OpinionMeister

Saturday, February 19, 2005

Posner: Abolish Medicare

Richard Posner gives a very reasoned argument that only the poor should qualify for government-subsidized or government-supplied health insurance. Link.
The real issue is not the prescription-drug benefit but the overall cost of Medicare; currently (that is, without the prescription-drug benefit) that cost is running at almost $300 billion a year, which is about 3 percent of GDP. As a matter of economic principle (and I think social justice as well), Medicare should be abolished. Then the principal government medical-payment program would be Medicaid, a means-based system of social insurance that is part of the safety net for the indigent. Were Medicare abolished, the nonpoor would finance health care in their old age by buying health insurance when they were young. Insurance companies would sell policies with generous deductible and copayment provisions in order to discourage frivolous expenditures on health care and induce careful shopping among health-care providers. The nonpoor could be required to purchase health insurance in order to prevent them from free riding on family or charitable institutions in the event they needed a medical treatment that they could not afford to pay for. People who had chronic illnesses or other conditions that would deter medical insurers from writing insurance for them at affordable rates might be placed in “assigned risk” pools, as in the case of high-risk drivers, and allowed to buy insurance at rates only moderately higher than those charged healthy people; this would amount to a modest subsidy of the unhealthy by the healthy.

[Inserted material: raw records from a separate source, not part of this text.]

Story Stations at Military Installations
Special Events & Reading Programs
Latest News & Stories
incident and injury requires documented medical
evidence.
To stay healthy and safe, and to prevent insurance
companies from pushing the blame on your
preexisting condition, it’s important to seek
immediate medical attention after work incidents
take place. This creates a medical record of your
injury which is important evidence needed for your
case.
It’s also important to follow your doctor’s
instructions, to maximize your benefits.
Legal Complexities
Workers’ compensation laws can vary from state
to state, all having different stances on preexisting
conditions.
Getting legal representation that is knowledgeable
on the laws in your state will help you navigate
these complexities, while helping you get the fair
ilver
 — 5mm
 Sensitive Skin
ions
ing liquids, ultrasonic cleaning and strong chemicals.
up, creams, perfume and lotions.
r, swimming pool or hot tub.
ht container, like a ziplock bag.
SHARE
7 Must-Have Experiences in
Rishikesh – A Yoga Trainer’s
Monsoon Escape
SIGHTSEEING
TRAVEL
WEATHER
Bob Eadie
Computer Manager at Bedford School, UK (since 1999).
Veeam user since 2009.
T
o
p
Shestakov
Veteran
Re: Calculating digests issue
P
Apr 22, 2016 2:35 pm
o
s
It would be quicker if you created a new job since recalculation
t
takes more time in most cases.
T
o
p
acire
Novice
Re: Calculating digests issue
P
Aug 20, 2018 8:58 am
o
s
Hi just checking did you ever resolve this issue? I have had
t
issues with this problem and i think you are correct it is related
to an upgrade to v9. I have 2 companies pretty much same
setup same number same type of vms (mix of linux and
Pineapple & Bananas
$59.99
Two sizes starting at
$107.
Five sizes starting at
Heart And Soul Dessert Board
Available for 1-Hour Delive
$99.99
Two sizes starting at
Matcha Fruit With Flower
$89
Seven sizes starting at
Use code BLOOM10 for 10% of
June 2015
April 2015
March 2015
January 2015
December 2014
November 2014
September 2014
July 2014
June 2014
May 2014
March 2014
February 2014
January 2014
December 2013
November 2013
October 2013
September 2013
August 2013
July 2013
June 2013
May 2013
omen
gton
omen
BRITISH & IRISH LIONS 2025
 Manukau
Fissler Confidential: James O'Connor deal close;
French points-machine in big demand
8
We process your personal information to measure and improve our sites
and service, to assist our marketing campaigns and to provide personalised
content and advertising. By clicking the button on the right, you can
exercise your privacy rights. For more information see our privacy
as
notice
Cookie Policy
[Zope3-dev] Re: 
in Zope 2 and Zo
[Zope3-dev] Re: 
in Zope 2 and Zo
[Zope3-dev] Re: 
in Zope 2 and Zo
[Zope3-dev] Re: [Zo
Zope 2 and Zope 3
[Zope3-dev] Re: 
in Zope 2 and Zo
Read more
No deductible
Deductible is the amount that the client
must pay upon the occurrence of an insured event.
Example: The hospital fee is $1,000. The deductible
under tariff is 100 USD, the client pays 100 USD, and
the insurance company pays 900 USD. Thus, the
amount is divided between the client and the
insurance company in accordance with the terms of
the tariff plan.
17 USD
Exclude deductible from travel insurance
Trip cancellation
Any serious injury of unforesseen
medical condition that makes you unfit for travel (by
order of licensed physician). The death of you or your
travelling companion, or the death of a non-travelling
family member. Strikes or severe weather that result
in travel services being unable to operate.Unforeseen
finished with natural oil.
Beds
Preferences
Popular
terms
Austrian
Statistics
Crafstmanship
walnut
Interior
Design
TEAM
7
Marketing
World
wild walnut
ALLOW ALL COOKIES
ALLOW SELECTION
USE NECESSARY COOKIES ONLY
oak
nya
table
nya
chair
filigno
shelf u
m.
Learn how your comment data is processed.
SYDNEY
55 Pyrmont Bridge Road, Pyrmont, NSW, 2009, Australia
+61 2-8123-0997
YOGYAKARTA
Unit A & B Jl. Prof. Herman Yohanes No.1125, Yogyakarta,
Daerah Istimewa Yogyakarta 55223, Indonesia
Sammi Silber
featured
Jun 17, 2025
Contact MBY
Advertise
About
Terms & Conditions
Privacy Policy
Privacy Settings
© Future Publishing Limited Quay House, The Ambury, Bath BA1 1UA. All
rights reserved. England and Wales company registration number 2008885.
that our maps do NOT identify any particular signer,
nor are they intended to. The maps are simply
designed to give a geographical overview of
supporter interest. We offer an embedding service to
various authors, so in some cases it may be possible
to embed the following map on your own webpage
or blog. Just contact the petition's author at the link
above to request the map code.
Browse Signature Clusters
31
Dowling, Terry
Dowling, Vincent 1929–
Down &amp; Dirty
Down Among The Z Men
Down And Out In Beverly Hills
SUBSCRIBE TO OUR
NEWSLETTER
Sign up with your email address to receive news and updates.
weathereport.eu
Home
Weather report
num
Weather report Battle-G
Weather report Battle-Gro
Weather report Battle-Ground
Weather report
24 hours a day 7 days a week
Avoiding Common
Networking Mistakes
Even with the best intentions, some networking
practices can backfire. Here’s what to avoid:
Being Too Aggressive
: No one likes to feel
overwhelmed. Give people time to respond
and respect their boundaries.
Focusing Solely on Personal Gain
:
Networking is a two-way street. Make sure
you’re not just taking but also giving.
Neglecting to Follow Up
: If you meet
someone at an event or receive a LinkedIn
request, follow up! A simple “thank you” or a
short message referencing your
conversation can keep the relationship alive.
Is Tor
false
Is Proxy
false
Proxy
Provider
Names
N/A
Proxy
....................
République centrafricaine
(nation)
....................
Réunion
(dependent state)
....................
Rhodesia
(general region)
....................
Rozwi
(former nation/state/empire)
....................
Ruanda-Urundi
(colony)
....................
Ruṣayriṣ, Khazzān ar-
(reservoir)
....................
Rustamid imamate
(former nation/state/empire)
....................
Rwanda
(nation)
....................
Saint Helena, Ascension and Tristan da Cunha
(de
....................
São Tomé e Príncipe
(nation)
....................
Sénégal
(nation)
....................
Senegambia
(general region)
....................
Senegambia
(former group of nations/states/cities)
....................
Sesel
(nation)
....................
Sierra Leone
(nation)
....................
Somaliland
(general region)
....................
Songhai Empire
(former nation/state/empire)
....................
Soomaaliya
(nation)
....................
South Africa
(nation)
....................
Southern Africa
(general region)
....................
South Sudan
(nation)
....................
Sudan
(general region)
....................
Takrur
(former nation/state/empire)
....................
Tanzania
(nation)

Economists are puzzled by the very low deductibles in Medicare (including the prescription-drug benefit—the annual deductible is only $250). Almost everyone can pay the first few hundred dollars of a medical bill; it is the huge bills that people need insurance against in order to preserve their standard of living in the face of such a bill. But government will not tolerate high deductibles when it is paying for medical care, because the higher the deductible the fewer the claims, and the fewer the claims the less sense people have that they are benefiting from the system. They pay in taxes and premiums but rarely get a return and so rarely are reminded of the government’s generosity to them. People are quite happy to pay fire-insurance premiums their whole life without ever filing a claim, but politicians believe that the public will not support a government insurance program—and be grateful to the politicians for it—unless the program produces frequent payouts. If Medicare were abolished, the insurance that replaced it would be cheaper because it probably would feature higher deductibles; it is true that low deductibles are common in many forms of private insurance, such as automobile collision insurance, but I think it would be different in the case of health insurance simply because private health insurance for the elderly, with no Medicare crutch, would be very costly. The premiums would be much lower with high deductibles.

The history of Medicare is very instructive to this argument. It was a typical example of Congress' penchant for looking at a real problem and then passing legislation that has nothing to do with that problem, but rather "solves" another "problem" that does not actually exist. In 1968, many of the elderly could not afford medical insurance. The medical insurance industry already existed. We did not need another medical insurer, we needed a way to allow low-income elderly to afford what already existed. A simple-to-administer system of subsidizing premiums for low-income elderly was all that was needed. This suggestion would substitute what we needed then for what we have now. Unfortunately, while it would have been easy to create such a system in 1968, it probably is politically impossible today.